“It’s not creepy, stop saying that.” She flipped her hair over her shoulder and concentrated on the road ahead of them. Not that she was driving. Without a steering wheel, the idea of a driver’s seat had become something of a misnomer.
“I think it is,” he said.
“Look, I don’t want to go over it again. You of all people know the benefit of genetic editing. You came up with the way to eliminate Huntington’s disease. Eliminated. No one has it, no one can get it. It’s gone.” She flipped an open palm at him.
“That’s different. What I did isn’t a machine where you walk in and a star gets stitched to your belly. This isn’t cosmetic. This is editing yourself below a cellular level. This goes all the way down to your chromosomes. You can’t just mess with that.”
“But the changes are perfectly safe. you know that.”
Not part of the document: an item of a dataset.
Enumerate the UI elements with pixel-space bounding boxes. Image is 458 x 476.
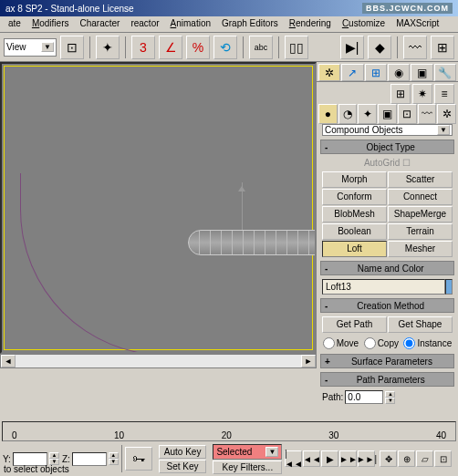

“I don’t know that. What if something goes wrong?” He looked into her eyes. “I know, nothing will go wrong. Maybe that’s part of the problem. You’ll be fine. Better than fine. Perfect.”
“So what’s the big deal?”
“The deal is, I know you. I know who you are and all of your imperfections. I love that you are unique, that you are you. I don’t want to lose that.”
She sighed. “You won’t lose me. I’ll still be me after the procedure.”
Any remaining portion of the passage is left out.